Poncho
MARATÓN PINCELERO 2024
Saúl Gragirena
3/4/2024
Solo recuerdo mis manos temblorosas, mucha sangre y el cuchillo cayendo al suelo. Sobre la alfombra quedó tirado el perro sin signos vitales mostrando sus fauces y sus ojos espabilados hacia el cuadro de la última cena que presidía el comedor.
Poncho había ingresado a la residencia por la puerta abierta debido al descuido de Mariela. También había saltado la verja de la casa vecina a tres cuadras, calle abajo. Un mestizo grande, robusto, fuerte que se mantenía amarrado a los pies de una palma del patio trasero de aquella vieja casa en donde vive el viejo cascarrabias Nicolás Molina. Este anciano solo tenía como compañía a ese animal indomable que comía o tragaba como un tigre y ladraba ruidosamente ante cualquier movimiento, sonido de los transeúntes o el cantío de los pájaros.

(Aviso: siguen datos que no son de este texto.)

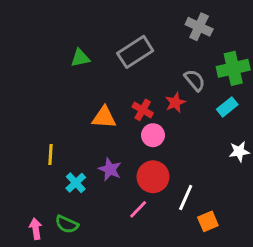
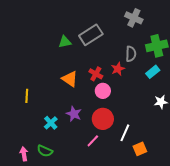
green triangle: (80, 58) -> (65, 42), moved
gray semicircle: (195, 80) -> (131, 54), turned 42
orange triangle: (104, 117) -> (70, 79), turned 30
yellow line: (51, 154) -> (27, 96), moved

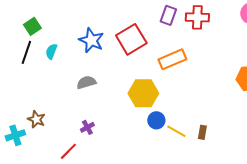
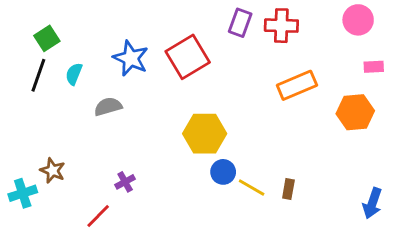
orange rectangle: (172, 59) -> (297, 85), moved
gray semicircle: (86, 82) -> (108, 107), moved

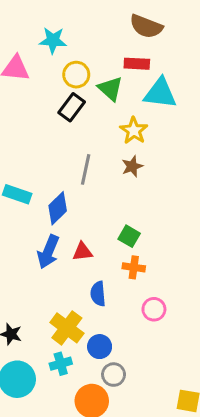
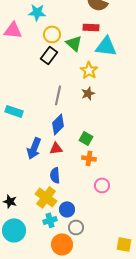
blue diamond: (58, 208) -> (58, 124), moved
blue semicircle: (98, 294) -> (55, 175), moved
cyan cross: (61, 364) -> (50, 220), moved

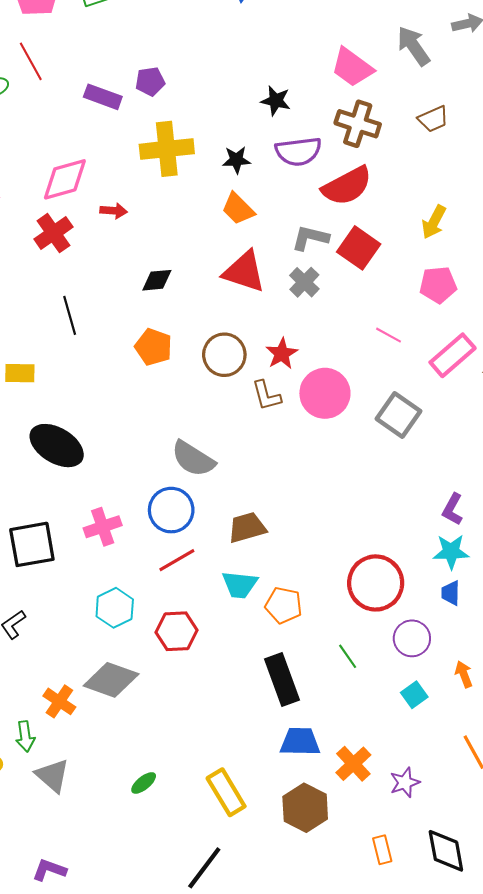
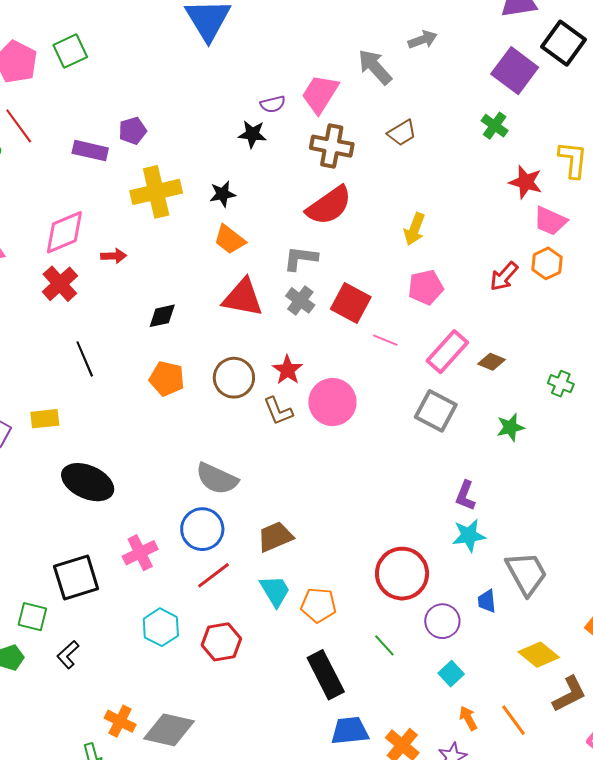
pink trapezoid: (352, 67) -> (320, 94), turned 93
purple semicircle: (298, 151) -> (273, 104), moved, size x0.6
red square: (359, 248) -> (351, 303), moved
gray square: (398, 415) -> (436, 411), moved
cyan trapezoid: (240, 585) -> (275, 591), turned -120
blue trapezoid: (451, 593) -> (487, 601), moved
orange arrow: (464, 674) -> (468, 718), moved
gray diamond: (111, 680) -> (169, 730), moved

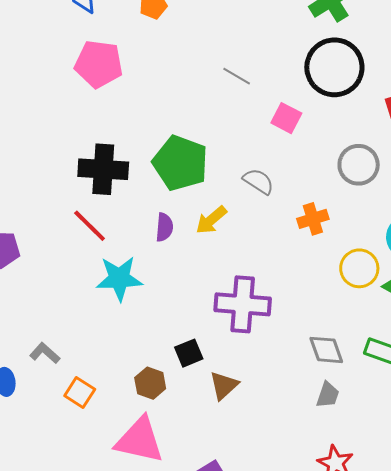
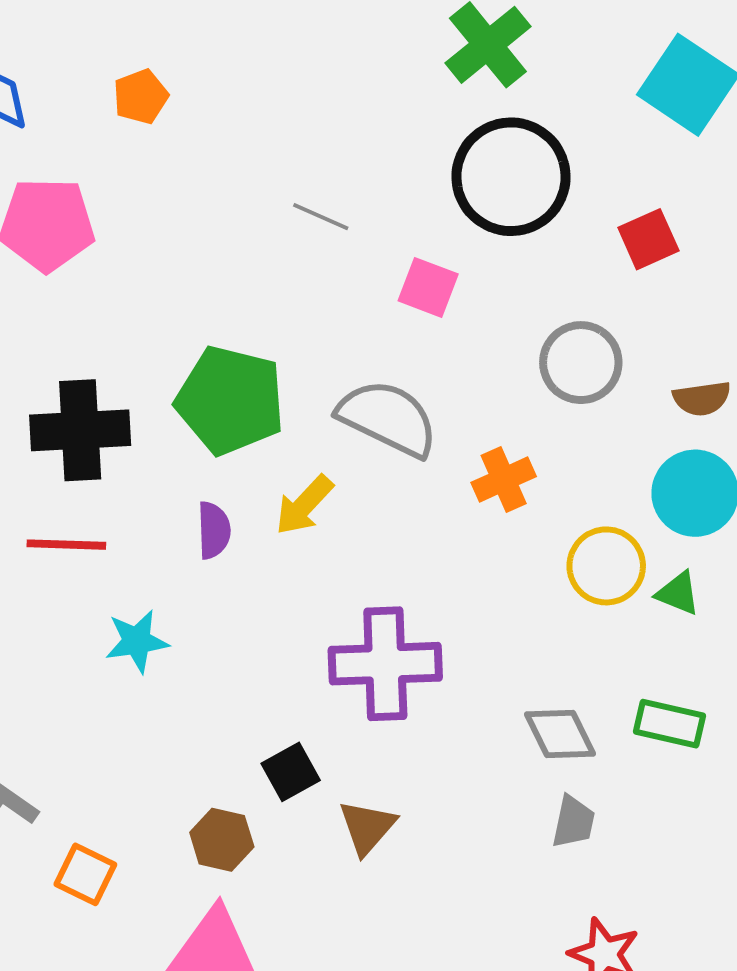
gray semicircle: (258, 181) -> (388, 418), size x1.6
red line: (90, 226) -> (66, 545), turned -36
cyan star: (119, 278) -> (137, 641), size x0.7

Hambriento, Poncho logró liberarse y escapar al correr por el corredor lateral hacia la calle persiguiendo un motorizado que pasó por el lugar. Aunque estuvo a punto de alcanzarlo, no logró morderle una pierna debido a la velocidad de la moto. Poncho se detuvo frente de la casa que sería su destino final.
Mariela, mientras escuchaba música de su celular a todo volumen por sus auriculares inalámbricos, regaba las flores de su jardín y los materos de plantas aromáticas. Lola su gata, bebía agua de una vasija para después irse como siempre a una cesta donde pasaría la noche.
Poncho descubrió la gata y entró en el lugar de manera sigilosa para luego, de manera inesperada correr en su búsqueda. Lola buscó resguardarse con agilidad ingresando al hogar por la pequeña rendija que dejaba la puerta principal casi cerrada. Poncho entró al segundo y en un acto acrobático pudo entre los muebles saltar, atraparla y le arrancó la cabeza.
Mariela al ver todo aquello, cerró la puerta de la casa, quedando Poncho dentro mordiendo las partes desmembradas de Lola y regando sangre por doquier y tirando al suelo las decenas de adornos, retratos y floreros.
Afortunadamente, Juvenal, el hijo de Mariela, un bebé de apenas dos años y medio, dormía plácidamente encerrado en su cuarto.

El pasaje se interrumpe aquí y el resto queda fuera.